The narrow road to Resubelpara block winds past rice fields and low, mist-covered ranges in the North Garo Hills district in Meghalaya. On 5 August 2025, a WHO rapid response team arrived in the villages of Kaskona, Bongbachi-2 and Gonsinpita Bakra to not just monitor immunization surveys, but to listen to what the community had to say.
WHO supported the Ministry of Health and Family Welfare, Government of India, implement the mission through independent organizations under Meghalaya’s Behavioural and Social Drivers (BeSD) initiative, which is designed to dig deeper than immunization numbers. It asks: What do parents believe about vaccines? What holds them back from immunizing their children? In these remote and hard-to-reach hilly areas of Meghalaya, the answers are not always simple.
Walking alongside government surveyors, WHO teams provided mentoring and guidance on the practicalities of identifying ‘zero-dose’ children and ‘potential zero-dose children’ – children who have never been vaccinated or are at risk of never being vaccinated – and identify gaps that could have hidden stories and voices that mattered.
“Every child matters.
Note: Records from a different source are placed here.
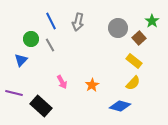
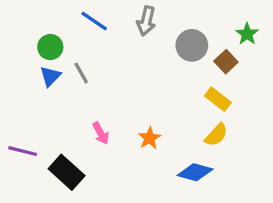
blue line: (51, 21) -> (94, 21), moved, turned -30
gray arrow: (78, 22) -> (146, 21), moved
green circle: (31, 39) -> (50, 47), moved
blue triangle: (21, 60) -> (50, 76), moved

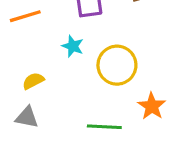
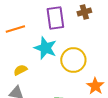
cyan star: (73, 46) -> (45, 48), size x1.6

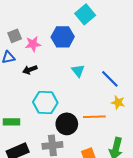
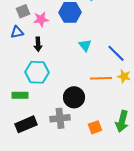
black arrow: (30, 70) -> (38, 44), turned -72
cyan hexagon: (45, 102) -> (37, 72), moved
orange line: (94, 117) -> (101, 78), moved

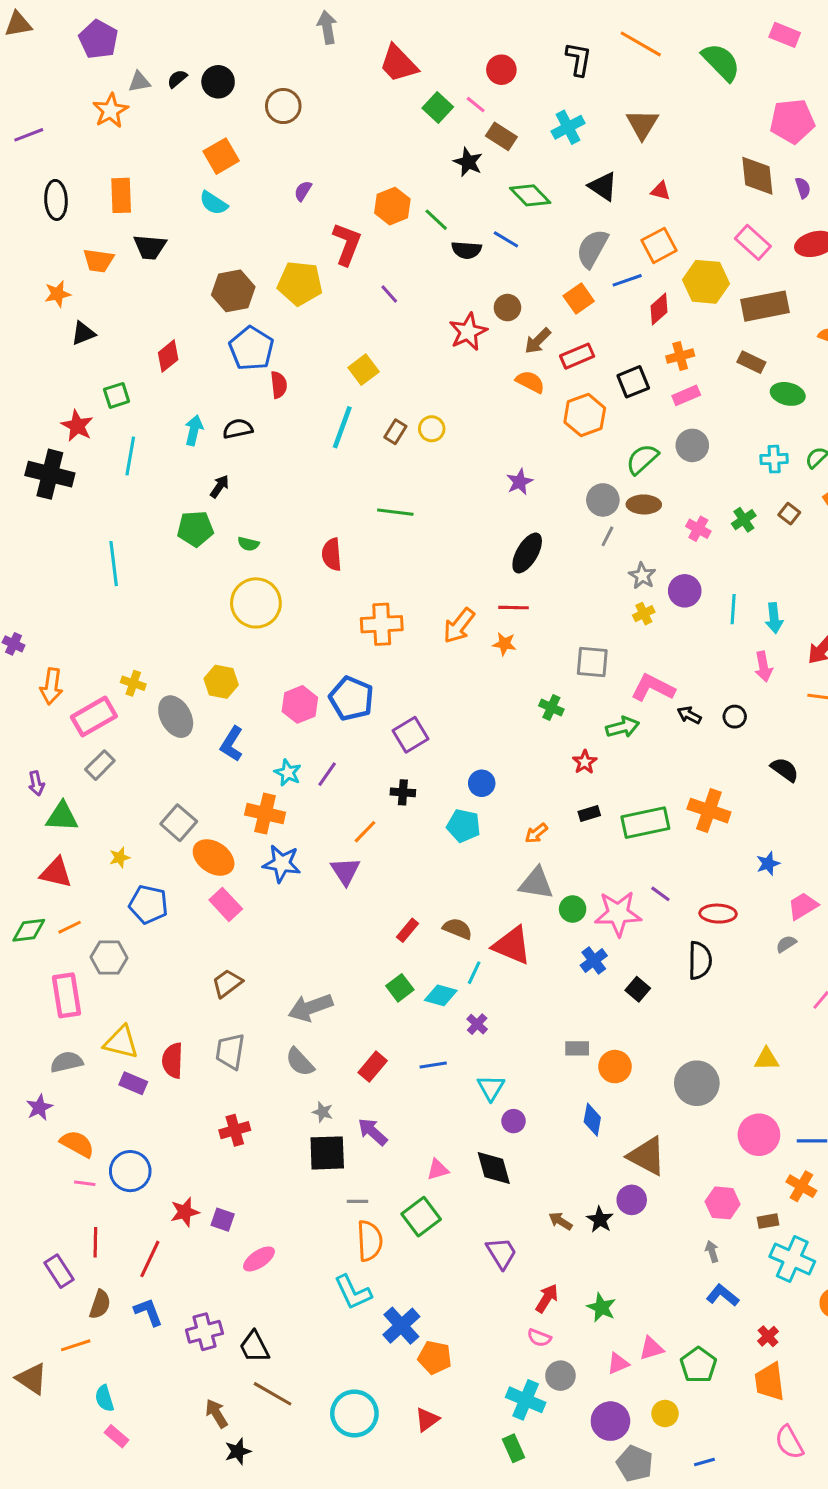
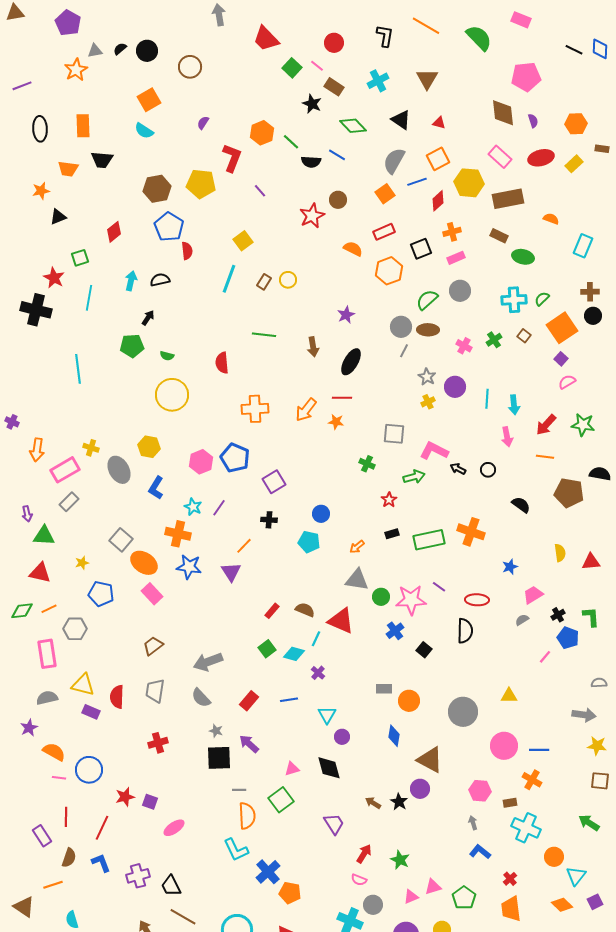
brown arrow: (538, 341) -> (313, 347), moved, turned -54
cyan cross: (774, 459) -> (514, 300), size x1.4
Every home counts,” one WHO monitor reminded the surveyors as the team paused under the shade of a betel-nut tree to explain the indicators in simple terms. The survey team called at every door as they moved house to house, weaving a more complete picture of the community.
WHO teams provided mentoring and guidance to government surveyors in the implementation of the Behavioural and Social Drivers initiative designed to deep-dive into the perceptions and concerns of the community around immunization to identify the hidden stories and voices that mattered. (Photo: Abel Marak / © WHO India)
Surveyors gently probed and listened to families, mostly mothers. A mother cradling her newborn explained that she feared side-effects from vaccines; another shared that the nearest health post was too far to reach during the rainy season. These conversations, small and personal, became the building blocks of a strategy to close immunization gaps. WHO India shared the feedback with the BeSD focal person for further strengthening immunization coverage.
Back at the district level, these insights flow into a bigger picture. WHO India’s field support ensures health workers are supervised, outreach vaccination sessions are monitored, and immunization data is used for real planning—not just filing. Microplans to ensure full immunization coverage of every child are refined so that vaccines, staff, and time reach the right people in the right place.
India’s national immunization programme now protects children from 12 deadly diseases, including measles, polio, diphtheria, and hepatitis B, with new vaccines against rotavirus diarrhoea and pneumococcal pneumonia reaching more states every year. In endemic districts, Japanese Encephalitis vaccines are also given to protect countless children at risk.
In the North Garo Hills in Meghalaya, this progress is measured not only in coverage percentages, but in the quiet victories: a team learning to ask better questions, a mother deciding to vaccinate, a health worker reaching one more household. Change here happens step by step, conversation by conversation—and it’s how no child is left behind.